As I grew up, and became engrossed in books and TV shows about talking cars, puppets fighting Mysterons from Mars and brightly coloured Power Rangers, I was unaware that there was one adventure that I was missing out on, and I have been making up for it ever since.

The journey begun in May 1996, when on a family holiday to Leamington Spa my Father bought the Radiotimes and although I forget what the front cover looked like, my attention was drawn to the short magazine that was stapled in the centre of the TV listings. There were 8 faces floating through space - two in black and white, and upon asking who these men were my Dad replied, “Doctor Who”. “Which one?” I enquired. “All of them”.

I wanted to watch an episode straight away, and I did not have long to wait, as the TV Movie was about to air for the first time. My parents told me that the Doctor was to change in this face halfway through the film, and I was yearning to see more. But when I asked when the next episode would be shown, my Mum told me there wasn’t one.

I remember feeling both thrilled and disappointed with the TV Movie when it was originally broadcast, probably like many of the fans that had also tuned in, but my feeling was for different reasons. Here I had been caught hook, line and sinker by a truly brilliant piece television, but I could not watch anymore. I have never heard of one hour programming that can have such an effect of the imaginative mind of a seven year old since.

The concept of Doctor Who fascinated me right from the word go. An alien traveling through space and time, taking young humans on dangerous and exciting adventures, meeting important figures in history and fighting monsters as brilliant and original as the Daleks, the Cybermen and the Yeti thrived in my imagination. My birthday was just around the corner so I pleaded with parents and grandparents to buy me Doctor Who videos. It was not long until I got my first one, 1983’s Snakedance with Peter Davison, and the more I bugged my elders, little by little my video collection grew.

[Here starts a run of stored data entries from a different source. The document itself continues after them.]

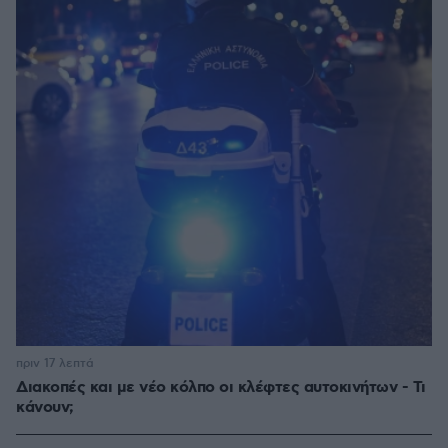
πριν 17 λεπτά
Διακοπές και με νέο κόλπο οι κλέφτες αυτοκινήτων - Τι
κάνουν;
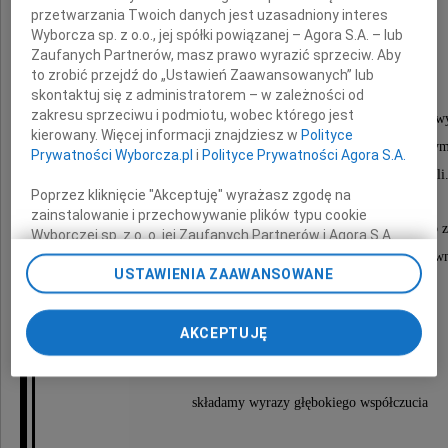
przetwarzania Twoich danych jest uzasadniony interes
Wyborcza sp. z o.o., jej spółki powiązanej – Agora S.A. – lub
Jarosława Miłka
Zaufanych Partnerów, masz prawo wyrazić sprzeciw. Aby
to zrobić przejdź do „Ustawień Zaawansowanych” lub
skontaktuj się z administratorem – w zależności od
zakresu sprzeciwu i podmiotu, wobec którego jest
Odszedł od nas człowiek wyjątkowy ciepły, serdeczny i zawsze goto
kierowany. Więcej informacji znajdziesz w
Polityce
Zapamiętamy go jako człowieka o wielkim sercu i niepowtarzalny
Prywatności Wyborcza.pl
i
Polityce Prywatności Agora S.A.
Dostrzegał dobro tam, gdzie inni go nie widzieli
Poprzez kliknięcie "Akceptuję" wyrażasz zgodę na
zainstalowanie i przechowywanie plików typu cookie
Pozostawił po sobie ogromną pustkę, której nie sposób z
Wyborczej sp. z o. o. jej Zaufanych Partnerów i Agora S.A.
na Twoim urządzeniu końcowym. Możesz też w każdej
Jarku, dziękujemy za Twoją obecność i pokój, który wn
USTAWIENIA ZAAWANSOWANE
chwili zmienić swoje preferencje dot. plików cookie,
Na zawsze pozostaniesz w naszych sercach.
ponownie wywołując narzędzie do zarządzania Twoimi
preferencjami dot. przetwarzania danych poprzez
AKCEPTUJĘ
odnośnik „Ustawienia prywatności” w stopce serwisu i
Najbliższym
przechodząc do sekcji „Ustawienia zaawansowane”.
Zmiana ustawień plików cookie możliwa jest także za
pomocą ustawień przeglądarki.
składamy wyrazy głębokiego współczucia
My, nasi Zaufani Partnerzy i Agora S.A. możemy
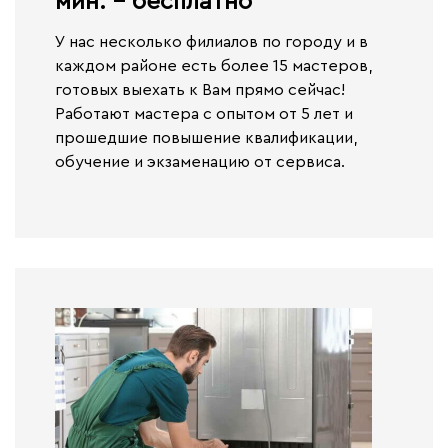
мин. - бесплатно​
У нас несколько филиалов по городу и в
каждом районе есть более 15 мастеров,
готовых выехать к Вам прямо сейчас!
Работают
мастера с опытом от 5 лет и
прошедшие повышение квалификации,
обучение и экзаменацию от сервиса.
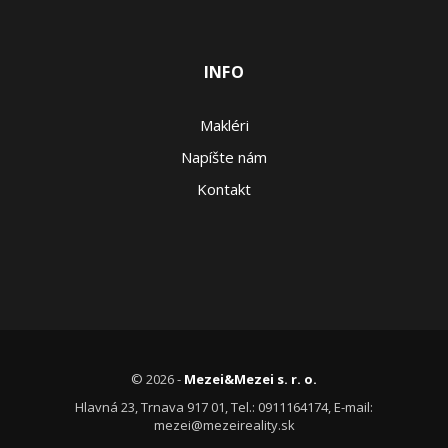
INFO
Makléri
Napíšte nám
Kontakt
© 2026 -
Mezei&Mezei s. r. o.
Hlavná 23, Trnava 917 01, Tel.: 0911164174, E-mail:
mezei@mezeireality.sk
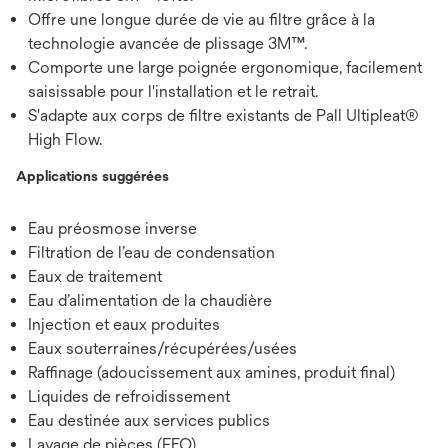
Offre une longue durée de vie au filtre grâce à la
technologie avancée de plissage 3M™.
Comporte une large poignée ergonomique, facilement
saisissable pour l'installation et le retrait.
S'adapte aux corps de filtre existants de Pall Ultipleat®
High Flow.
Applications suggérées
Eau préosmose inverse
Filtration de l’eau de condensation
Eaux de traitement
Eau d’alimentation de la chaudière
Injection et eaux produites
Eaux souterraines/récupérées/usées
Raffinage (adoucissement aux amines, produit final)
Liquides de refroidissement
Eau destinée aux services publics
Lavage de pièces (FEO)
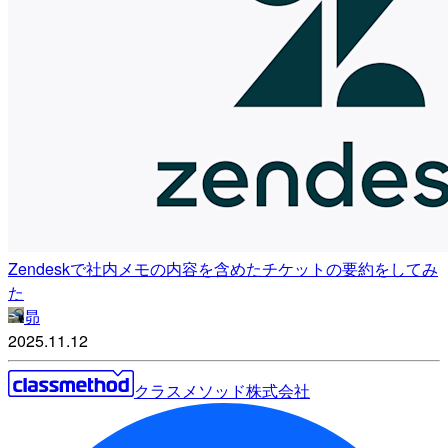
Zendeskで社内メモの内容を含めたチケットの要約をしてみ
た
昴
2025.11.12
クラスメソッド株式会社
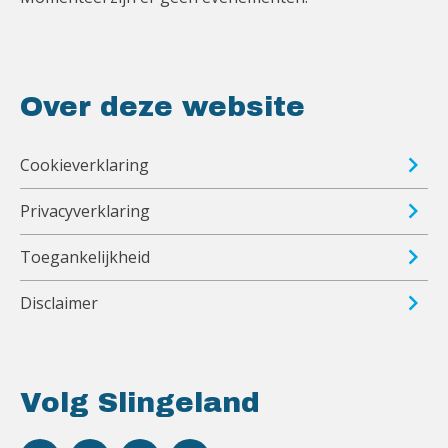
Over deze website
Cookieverklaring
Privacyverklaring
Toegankelijkheid
Disclaimer
Volg Slingeland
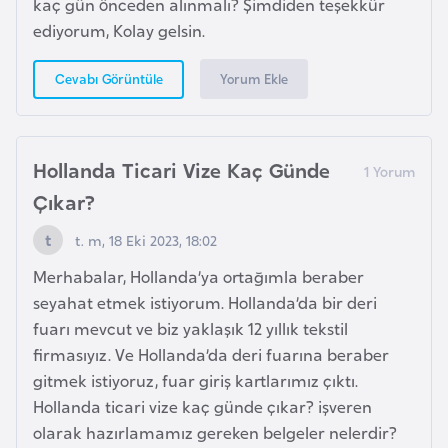
s
kaç gün önceden alınmalı? Şimdiden teşekkür
t
ediyorum, Kolay gelsin.
a
n
Yorum Ekle
Cevabı Görüntüle
H
ı
Hollanda Ticari Vize Kaç Günde
r
Çıkar?
v
t. m, 18 Eki 2023, 18:02
a
t
Merhabalar, Hollanda’ya ortağımla beraber
i
seyahat etmek istiyorum. Hollanda’da bir deri
s
fuarı mevcut ve biz yaklaşık 12 yıllık tekstil
t
firmasıyız. Ve Hollanda’da deri fuarına beraber
a
gitmek istiyoruz, fuar giriş kartlarımız çıktı.
n
Hollanda ticari vize kaç günde çıkar? işveren
olarak hazırlamamız gereken belgeler nelerdir?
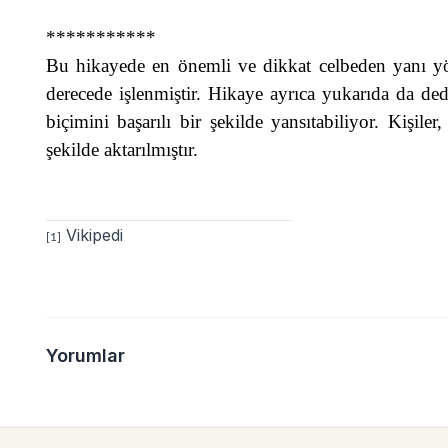
***********
Bu hikayede en önemli ve dikkat celbeden yanı yö
derecede işlenmiştir. Hikaye ayrıca yukarıda da d
biçimini başarılı bir şekilde yansıtabiliyor. Kişil
şekilde aktarılmıştır.
Vikipedi
[1]
Yorumlar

I used to invite friends around the mine after school to watch a video or two but to varied results. Some were engrossed just as I was a couple of years earlier, one time we even sat down to watch The Abominable Snowmen Episode 2 on The Troughton Years and we all saw past the black and white and polystyrene and gazed into wonderland.

Of all the tapes I owned, and still do, my absolute favourite was that Troughton Years video. The myth of Doctor Who was enhanced greater in my mind when I found that these episodes were the only ones that survived from their stories, and Patrick Troughton quickly established himself as my favourite Doctor. He was like the naughty uncle I never had, and I began writing stories based around the missing episodes and playing them out with my cousins. Heaven knows what my family must of thought when they heard, “Oh my giddy aunt! Jamie! Don’t go in that cave!” belting from my bedroom.

As my childhood dissolved into memory and the angst of adolescence reared it ugly head, I continued to write my own Doctor Who stories, replacing companions with myself and my friends and hiding them in a dusty file under my bed, praying my footballing friends would never see them otherwise I was doomed.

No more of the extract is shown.